Halloween season is a time when Hollywood likes to showcase its horror films. This annual ritual prompts another: a debate over whether violent scenes inspire real-life violence. The debate is usually between those who consider such films dangerous – and indeed, survey studies by psychologists suggest copycat violence is possible – and those who hold they're “harmless.”
But what if, when it comes to preventing real-life violence, horror films are actually helpful?
That's what economists Gordon Dahl and Stephano Della Vigna found when they analyzed the impact of different blockbuster movies released in the U.S. over a decade. According to their analysis, for every million people who view a violent film on a given day, violent crime decreases across the nation by 1.2 percent.

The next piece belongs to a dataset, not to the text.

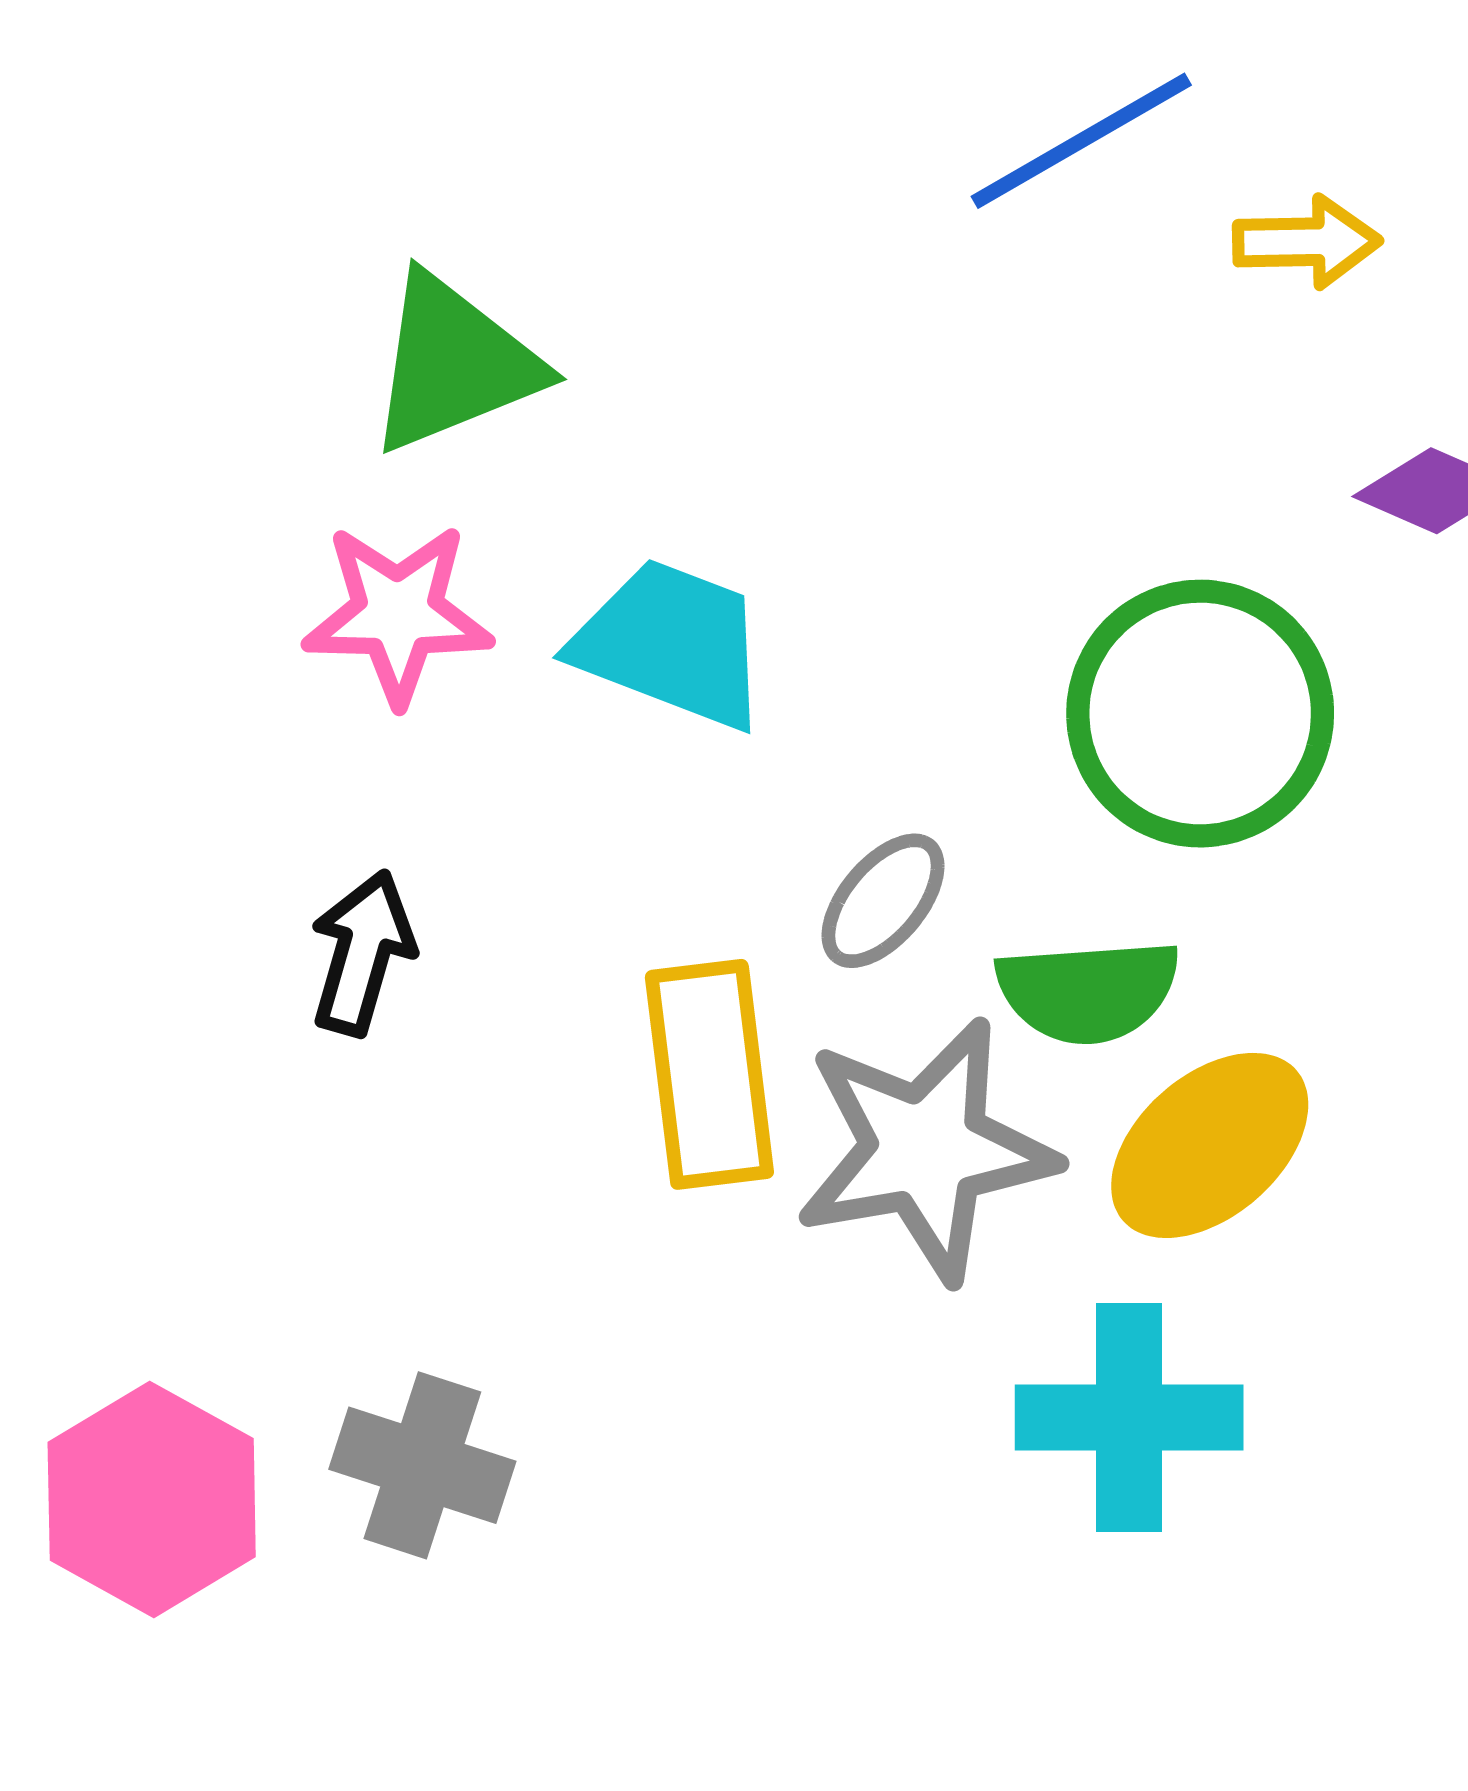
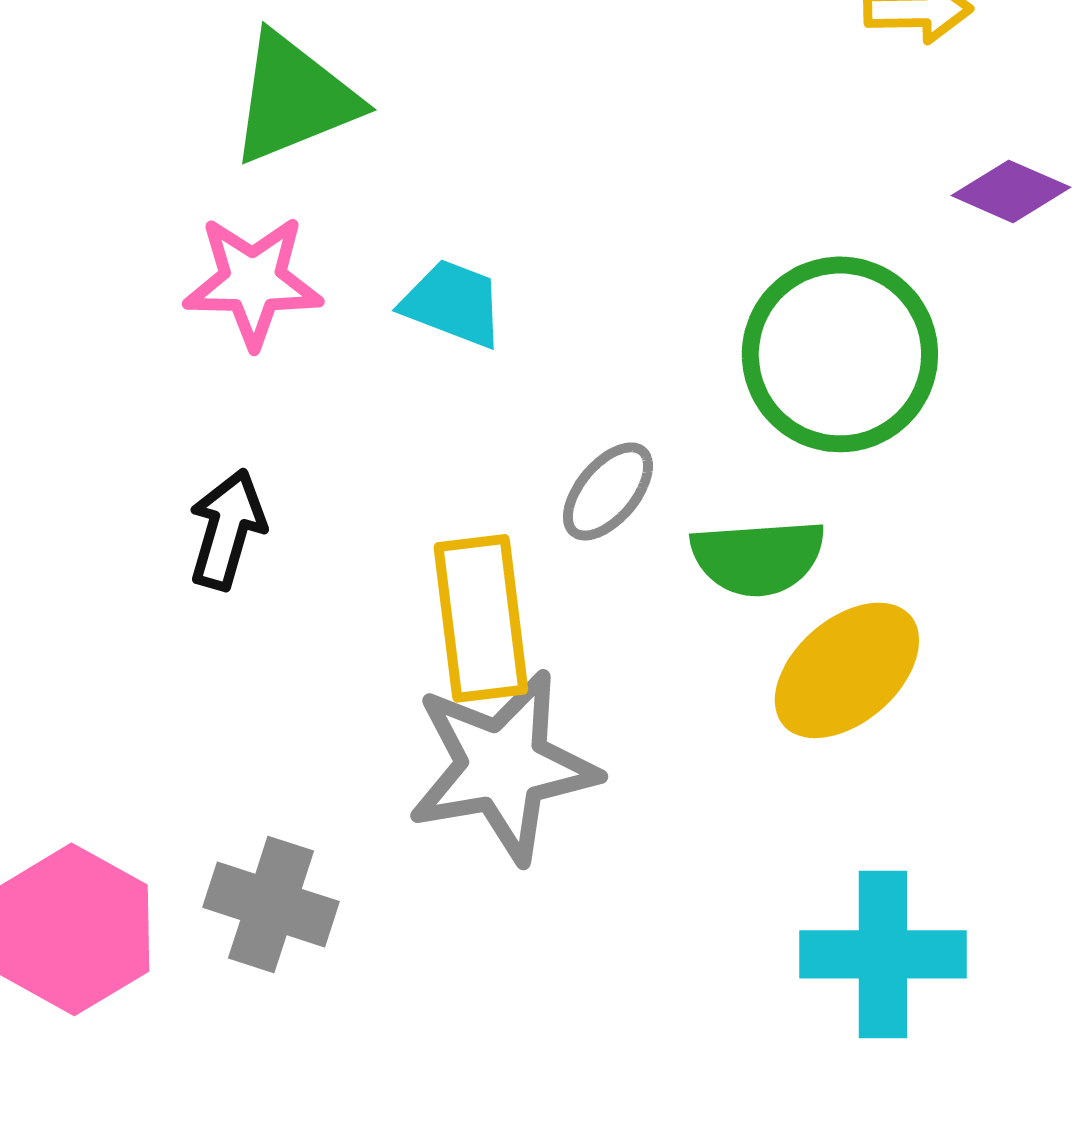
cyan trapezoid: (671, 644) -> (453, 303), size x0.7
gray star: (925, 1150) -> (503, 766), moved
cyan cross: (1129, 1417) -> (883, 954), moved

Put in other terms, the researchers estimate that, on a weekend when an average number of viewers go see violent movies, the films deter nearly 1,000 assaults.
How is this possible?
According to Dahl and Della Vigna, people who might otherwise commit crimes are drawn into movie theaters when a violent film is released and so aren't available to commit assaults. In addition, the economists found violent film attendance led to particularly large decreases in assaults involving alcohol and drugs and had a larger deterrent effect for potential offenders just above the legal drinking age. This suggests that violent films prevent crime in part by reducing potential criminals' alcohol consumption. Importantly, though studying the long-term effects of violent films on crime wasn't possible in this context, the researchers found “no evidence of medium-run effects up to three weeks after initial exposure” to violent films.
These findings suggest that creating attractive diversions for prospective criminals (like opportunities to watch violent films in theaters) can reduce violence.

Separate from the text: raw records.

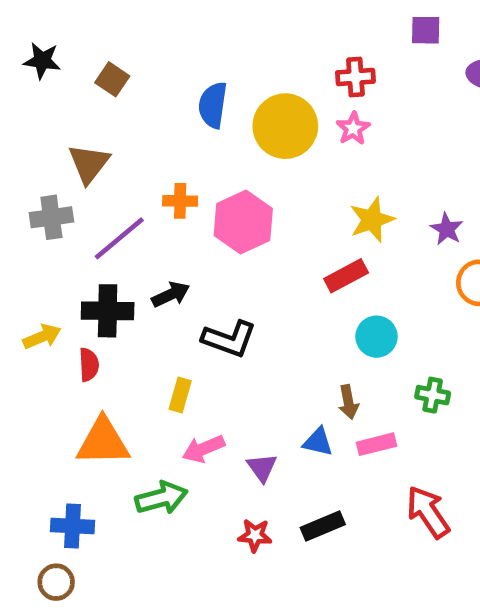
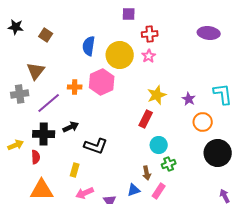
purple square: (426, 30) -> (129, 14), moved
pink hexagon: (243, 222) -> (102, 82), moved
red rectangle: (346, 276) -> (146, 119), turned -36
green cross: (433, 395) -> (169, 164), moved, turned -32
blue triangle: (318, 442) -> (134, 190), turned -32
pink rectangle: (376, 444) -> (159, 191), turned -42

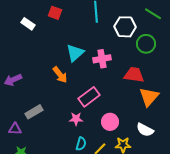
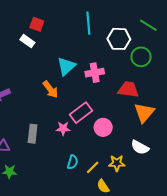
red square: (55, 13) -> (37, 24), moved
white rectangle: (28, 24) -> (27, 41), moved
gray rectangle: (34, 112) -> (33, 134), moved, turned -54
pink star: (76, 119) -> (63, 128), moved
pink circle: (110, 122) -> (103, 127), moved

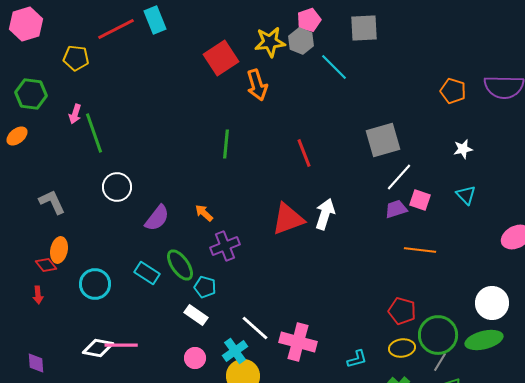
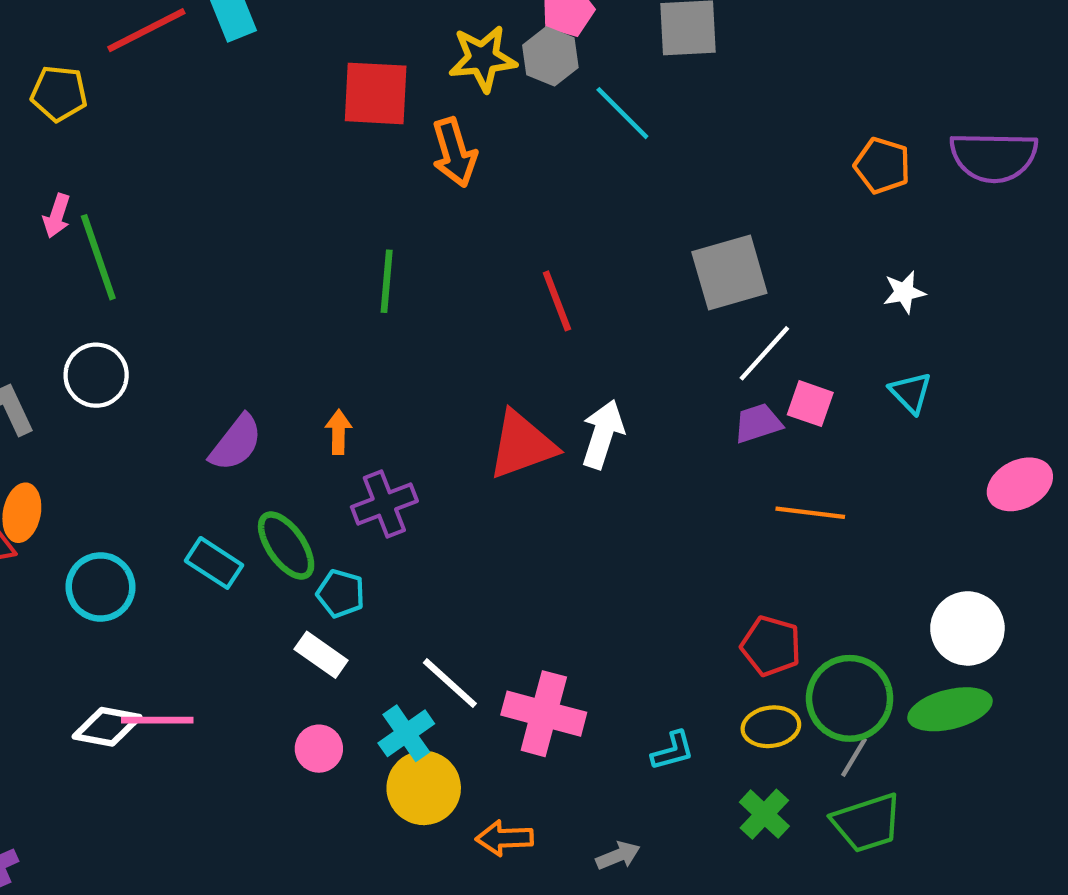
red square: (221, 58) -> (376, 93), turned 36
white circle: (117, 187) -> (96, 375), moved
orange arrow: (204, 213) -> (339, 432), turned 48

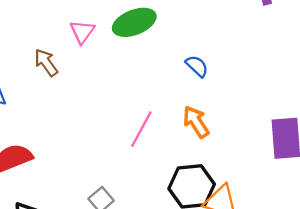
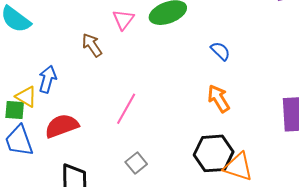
pink line: (141, 129) -> (126, 109), moved

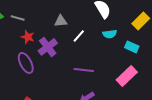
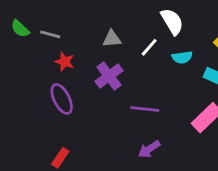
white line: (79, 36) -> (149, 47), moved
purple cross: (48, 47) -> (109, 76), moved

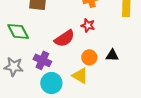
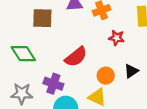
red star: (88, 25) -> (117, 38), moved
black triangle: (112, 55) -> (131, 71), turned -32

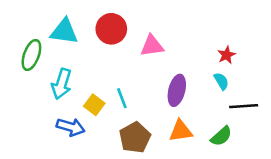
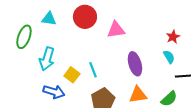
cyan triangle: (64, 31) -> (49, 19), size x0.7
purple ellipse: (177, 90) -> (135, 64), turned -30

A recent small study conducted in Cape Town, South Africa, by the nonprofit behavioral science consultancy ideas42 relied on this very same insight to tremendous effect. In the study, 156 low-income, at-risk youth in Cape Town were randomly assigned to either a control group that went about their lives as usual or an intervention group that interacted with a computer program designed to help them find and plan fun, safe weekend activities. The program presented users with a series of different suggested weekend pastimes – like starting a pickup soccer game – until a suggestion was accepted. Then it helped a user plan where, when and with whom they would enjoy the suggested activity.
Survey data showed that youths randomly assigned to the intervention group were half as likely to participate in unsafe activities over the following weekend and half as likely to experience violence relative to the control group.
A more general lesson from these studies is that an understanding of the psychology of violence – for instance, that it often results from unoccupied time on Friday and Saturday nights – can suggest useful tactics for reducing it. This can add to the arsenal of traditional approaches used for fighting crime like better or more policing and stiffer penalties.
Together, these findings from behavioral science are cause for celebration. They suggest new, highly effective ways to reduce crime and improve the lives of potential victims and criminals alike.